* [Assignment] Collect every line of the records below that contains the word "Henry".

* [Input]
BEGIN
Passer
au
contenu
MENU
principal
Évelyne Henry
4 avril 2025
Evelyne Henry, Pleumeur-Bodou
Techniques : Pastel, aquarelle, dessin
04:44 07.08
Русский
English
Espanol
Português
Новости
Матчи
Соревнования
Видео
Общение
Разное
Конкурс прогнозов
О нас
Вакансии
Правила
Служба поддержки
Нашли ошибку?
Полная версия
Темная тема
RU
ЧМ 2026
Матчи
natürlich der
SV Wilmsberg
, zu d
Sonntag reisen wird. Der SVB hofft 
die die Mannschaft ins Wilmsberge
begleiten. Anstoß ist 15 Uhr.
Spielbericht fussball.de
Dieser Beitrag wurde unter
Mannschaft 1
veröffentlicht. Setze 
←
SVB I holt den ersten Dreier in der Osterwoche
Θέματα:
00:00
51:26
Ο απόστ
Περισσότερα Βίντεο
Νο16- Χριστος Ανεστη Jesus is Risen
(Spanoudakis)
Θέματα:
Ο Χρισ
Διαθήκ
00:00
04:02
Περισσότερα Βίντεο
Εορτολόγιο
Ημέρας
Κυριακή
END
BEGIN
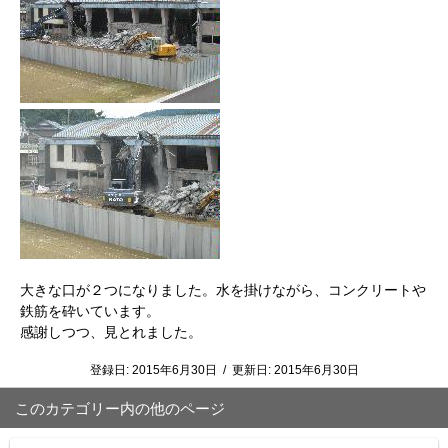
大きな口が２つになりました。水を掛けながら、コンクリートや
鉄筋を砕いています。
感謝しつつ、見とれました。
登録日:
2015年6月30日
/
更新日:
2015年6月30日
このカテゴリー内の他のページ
END
BEGIN
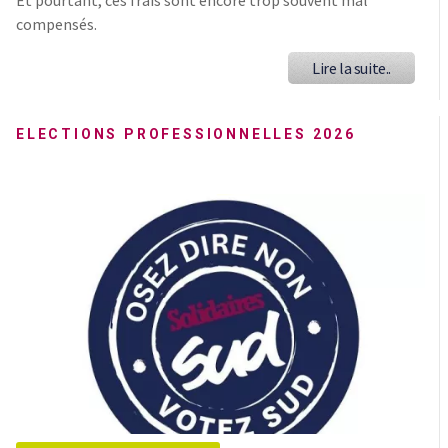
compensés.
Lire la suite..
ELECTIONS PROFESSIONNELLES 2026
END
* [Solution to this task]
Évelyne Henry
Evelyne Henry, Pleumeur-Bodou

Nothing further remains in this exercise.